The waveforms folder contains ECG (electrocardiogram), PPG (photoplethysmogram), and Resp (respiration) waveform data as WFDB records. The waveform data is organized into folders by visit. Parent folders are named by the last 3 digits of the CSN. These folders contain CSN-level folders, which contain subfolders for each waveform data type (ECG, PPG, respiration), containing multi-segment WFDB-compatible records of the waveforms.

Technical Validation

We confirmed the completeness and consistency of de-identification, ensuring that all HIPAA identifiers were removed and that all perturbations were consistent across data elements. Perturbed values include patient identifiers (MRN), visit identifiers (CSN), ages, timestamps, and free-text radiology report impressions.
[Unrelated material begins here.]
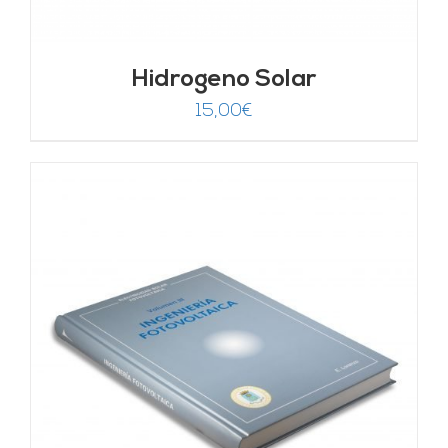
Hidrogeno Solar
15,00
€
Validation included the following checks:

  1. 1.

    Original and the de-identified MRNs are disjoint sets.

  2. 2.

    Original and the de-identified CSNs are disjoint sets.

  3. 3.

    All shifted timestamps range between years 2150 and 2350.

  4. 4.

    Since ages were randomly perturbed by adding a number from {-2,-1,0,1,2} to the original age, we ensured that the distribution of differences between true and perturbed ages was uniform across this range.

  5. 5.

    All event timestamps in a visit fall between arrival and departure times, with certain appropriate exceptions (e.g. results reported after ED departure).

  6. 6.

    All timestamps for a given patient were shifted by the same amount, with rare exceptions: some diagnoses had missing Noted_date in the pmh table (typically marked as 1900-01-01), for which the de-identified timestamp was set to 2150-01-01.

  7. 7.

    De-identification of the radiology report impressions in the rads table was confirmed by independent human reviewers.